• Task instructions: The answer must consist of every line in the data that contains "Cadena".

Data records

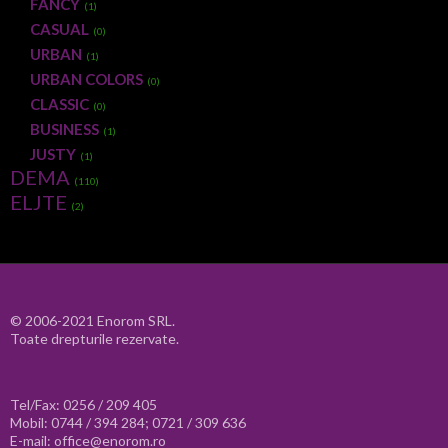
FANCY
(1)
CASUAL
(0)
URBAN
(1)
URBAN COLORS
(0)
CLASSIC
(0)
BUSINESS
(1)
JUSTY
(1)
DEMA
(110)
ELJTE
(2)
© 2006-2021 Enorom SRL.
Toate drepturile rezervate.
Tel/Fax: 0256 / 209 405
Mobil: 0744 / 394 284; 0721 / 309 636
E-mail: office@enorom.ro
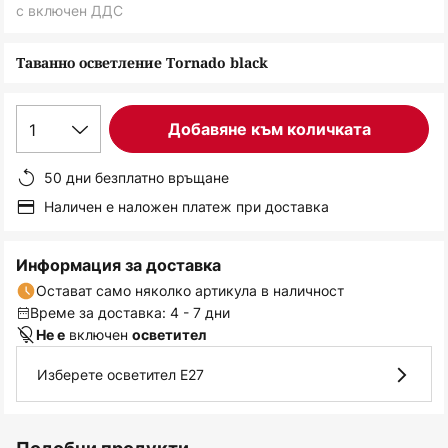
снимки
с включен ДДС
Таванно осветление Tornado black
1
Добавяне към количката
50 дни безплатно връщане
Наличен е наложен платеж при доставка
Информация за доставка
Остават само няколко артикула в наличност
Време за доставка: 4 - 7 дни
включен
Не е
осветител
Изберете осветител E27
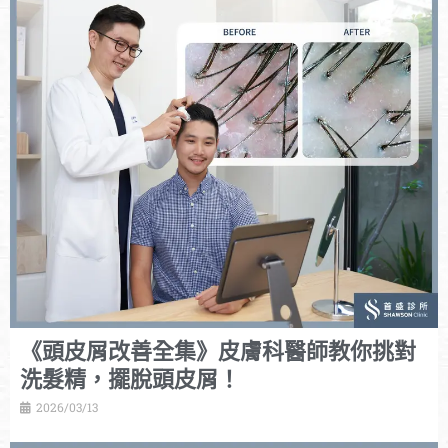
《頭皮屑改善全集》皮膚科醫師教你挑對
洗髮精，擺脫頭皮屑！
2026/03/13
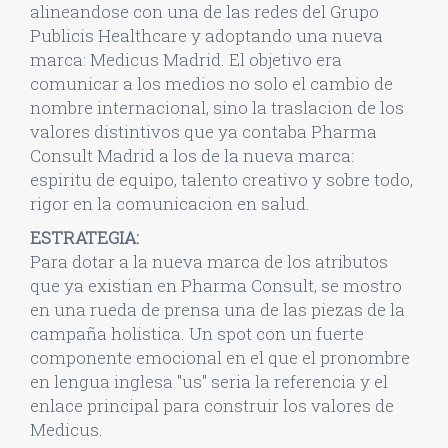
alineandose con una de las redes del Grupo
Publicis Healthcare y adoptando una nueva
marca: Medicus Madrid. El objetivo era
comunicar a los medios no solo el cambio de
nombre internacional, sino la traslacion de los
valores distintivos que ya contaba Pharma
Consult Madrid a los de la nueva marca:
espiritu de equipo, talento creativo y sobre todo,
rigor en la comunicacion en salud.
ESTRATEGIA:
Para dotar a la nueva marca de los atributos
que ya existian en Pharma Consult, se mostro
en una rueda de prensa una de las piezas de la
campaña holistica. Un spot con un fuerte
componente emocional en el que el pronombre
en lengua inglesa "us" seria la referencia y el
enlace principal para construir los valores de
Medicus.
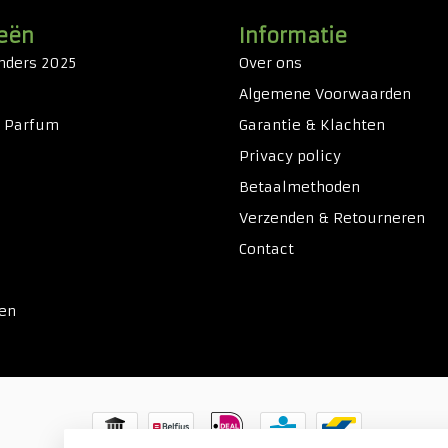
eën
Informatie
nders 2025
Over ons
Algemene Voorwaarden
& Parfum
Garantie & Klachten
Privacy policy
Betaalmethoden
Verzenden & Retourneren
Contact
ken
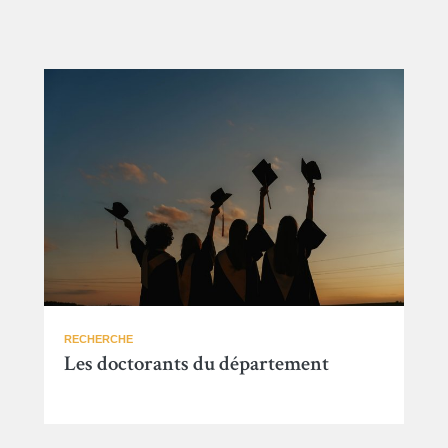
RECHERCHE
Les doctorants du département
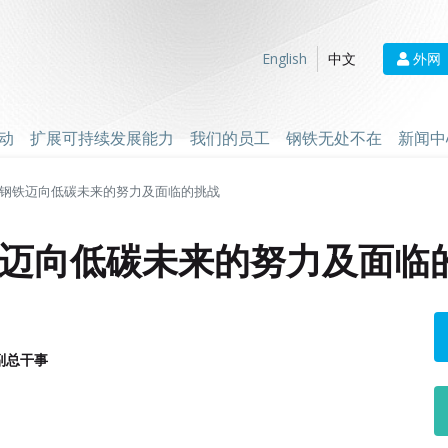
外网
English
中文
动
扩展可持续发展能力
我们的员工
钢铁无处不在
新闻中
钢铁迈向低碳未来的努力及面临的挑战
迈向低碳未来的努力及面临
副总干事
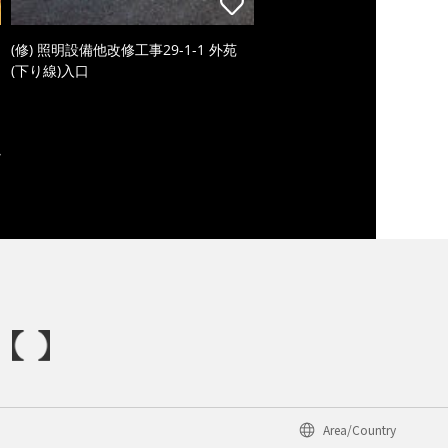
(修) 照明設備他改修工事29-1-1 外苑
(下り線)入口
Area/Country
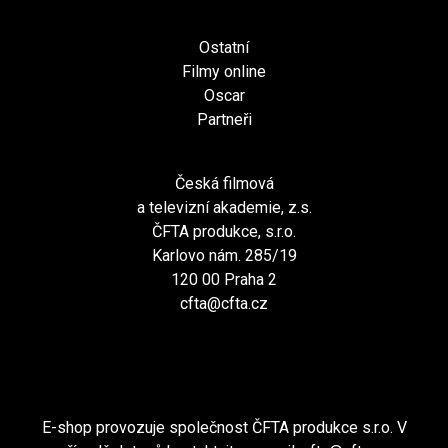
Ostatní
Filmy online
Oscar
Partneři
Česká filmová
a televizní akademie, z.s.
ČFTA produkce, s.r.o.
Karlovo nám. 285/19
120 00 Praha 2
cfta@cfta.cz
E-shop provozuje společnost ČFTA produkce s.r.o. V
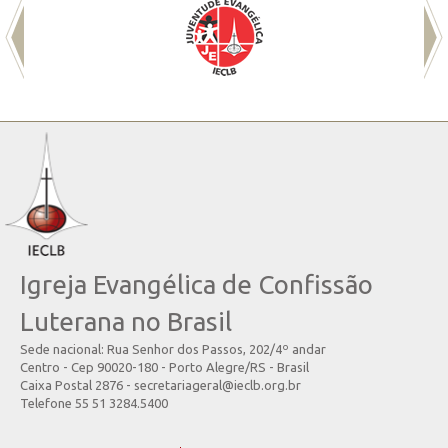
Igreja Evangélica de Confissão
Luterana no Brasil
Sede nacional: Rua Senhor dos Passos, 202/4º andar
Centro - Cep 90020-180 - Porto Alegre/RS - Brasil
Caixa Postal 2876 - secretariageral@ieclb.org.br
Telefone 55 51 3284.5400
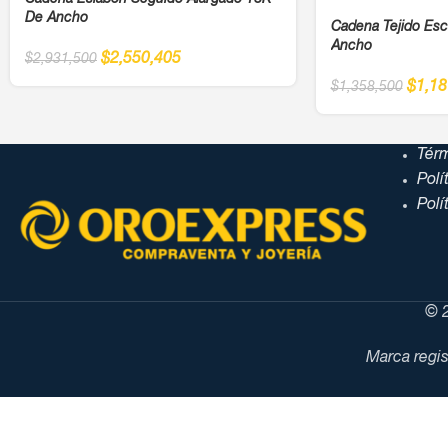
Cadena Eslabón Seguido Alargado 18K
De Ancho
Cadena Tejido Esc
Ancho
$
2,550,405
$
2,931,500
$
1,18
$
1,358,500
Tér
Polí
Polí
© 2
Marca regis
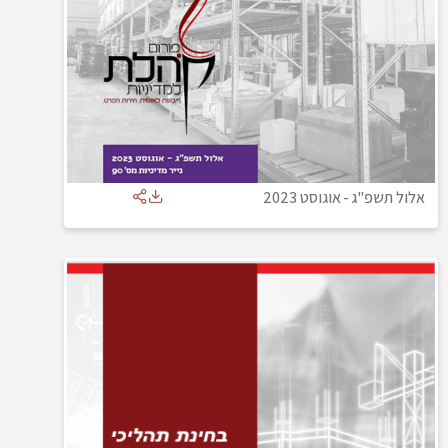
אלול תשפ"ג
-
אוגוסט 2023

• Task solution:
Cadena Eslabón Seguido Alargado 18K
Cadena Tejido Esc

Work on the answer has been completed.